Supporters of the amendment insist that the Legislature will not be able to provide zero funding, forcing local towns to pay the full cost of education. They say that clearly would be unconstitutional. Are we reading the same amendment? How could the courts rule that the Legislature is violating the constitution by providing no funds for public education if the constitution says the amount of funding is up to the Legislature? But if they are correct, and the courts could ignore the plain language vesting full authority in the Legislature, then the courts would be free to judge the adequacy of funding every budget cycle, leading to the possibility of legal challenges year after year.

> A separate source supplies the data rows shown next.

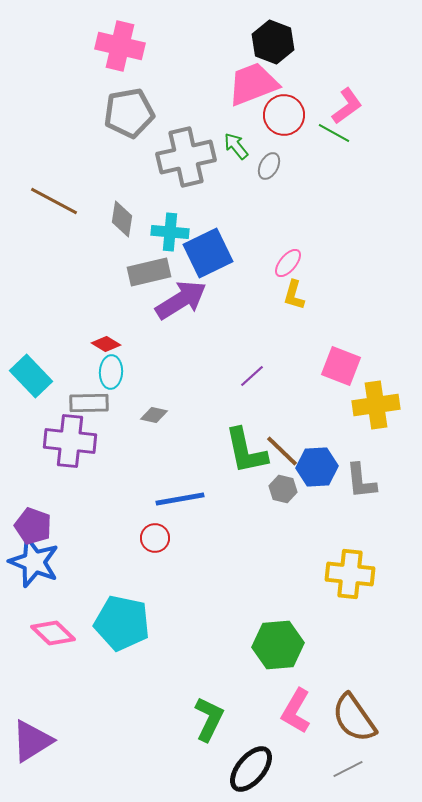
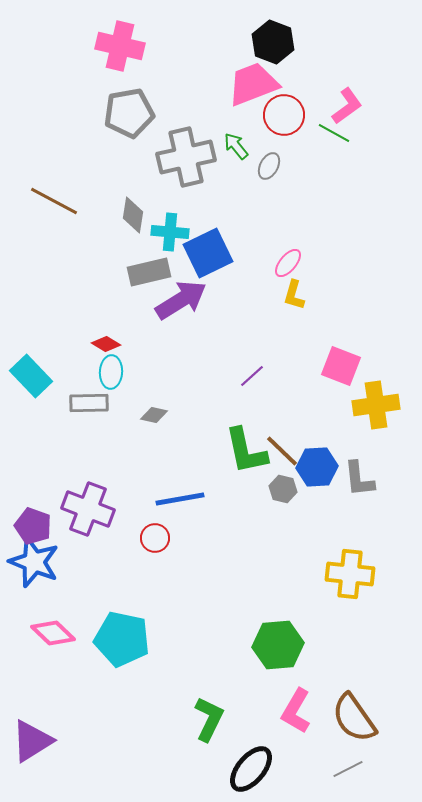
gray diamond at (122, 219): moved 11 px right, 4 px up
purple cross at (70, 441): moved 18 px right, 68 px down; rotated 15 degrees clockwise
gray L-shape at (361, 481): moved 2 px left, 2 px up
cyan pentagon at (122, 623): moved 16 px down
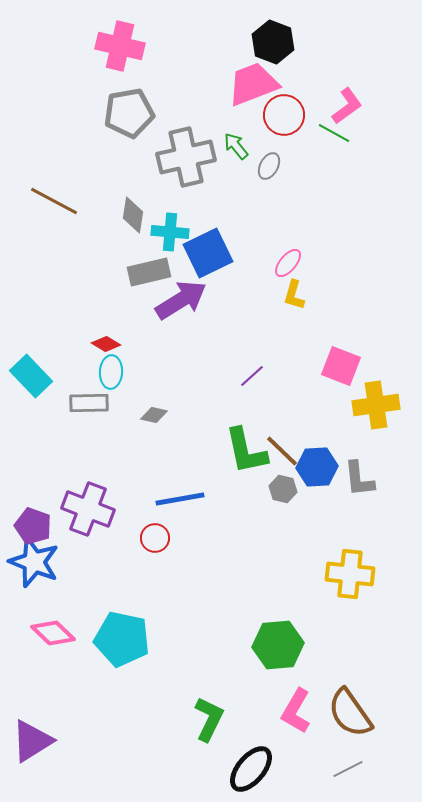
brown semicircle at (354, 718): moved 4 px left, 5 px up
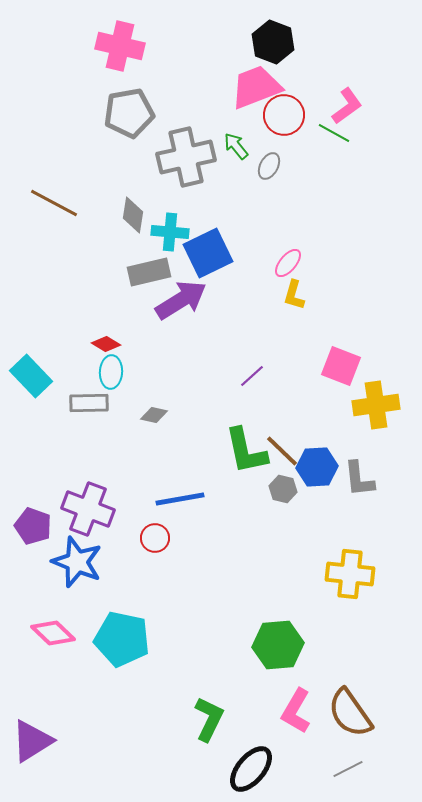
pink trapezoid at (253, 84): moved 3 px right, 3 px down
brown line at (54, 201): moved 2 px down
blue star at (34, 562): moved 43 px right
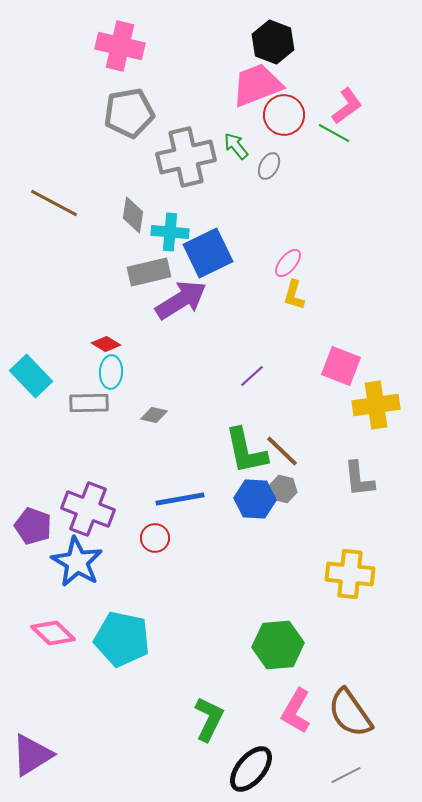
pink trapezoid at (256, 87): moved 1 px right, 2 px up
blue hexagon at (317, 467): moved 62 px left, 32 px down; rotated 6 degrees clockwise
blue star at (77, 562): rotated 9 degrees clockwise
purple triangle at (32, 741): moved 14 px down
gray line at (348, 769): moved 2 px left, 6 px down
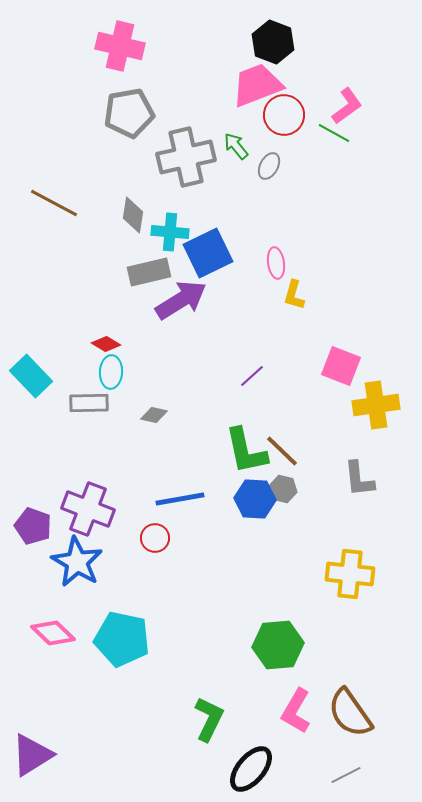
pink ellipse at (288, 263): moved 12 px left; rotated 48 degrees counterclockwise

And then there are the standards. Just imagine Jeanine Notter, Republican of Merrimack, one of the worst legislators ever to sit in Representatives Hall, writing standards for health curriculum. She is the representative who believes that the polio vaccine had nothing to do with the eradication of polio in Europe and that birth control pills cause prostate cancer. She also wanted to threaten doctors with felonies if they refused to provide false medical information to women regarding a non-existent link between abortion and breast cancer.
Or perhaps we can put Susan DeLemus in charge of civics. She is the legislator who caused a scene at the Ballot Law Commission when it ruled that President Obama could appear on the presidential primary ballot. Imagine the history standards that could be adopted with the encouragement of Jordan Ulery of Hudson. He is the representative who incorrectly believed that Jews established ghettos, which led to the Holocaust.
You really want these people in charge of educational standards?
What is to prevent the Legislature from deciding that reasonable standards of education are having all children learn to read and write at a fifth-grade level, with no provisions for languages, technology, music, or art available to children at any level?
Amendment supporters will say that I am being ridiculous, the Legislature would never adopt such lowball standards. I wish I could believe that. Nothing this Legislature has done gives me any comfort that the majority either believes in or supports public education. If anything, they have proven the opposite.
I do not believe that the goal of Speaker O’Brien is to permit targeted aid. I believe that his goal, and the goal of a number of other Republicans promoting the amendment, is to permit the Legislature to strip as much state funding as they can from the public schools, while taking over the content of what is taught in the schools. That is what the language in this amendment permits, and this is what Bill O’Brien and his majority will do if this amendment passes.
Kathy Sullivan is a Manchester attorney and member of the Democratic National Committee. She was chairman of the state Democratic Party from 1999-2007.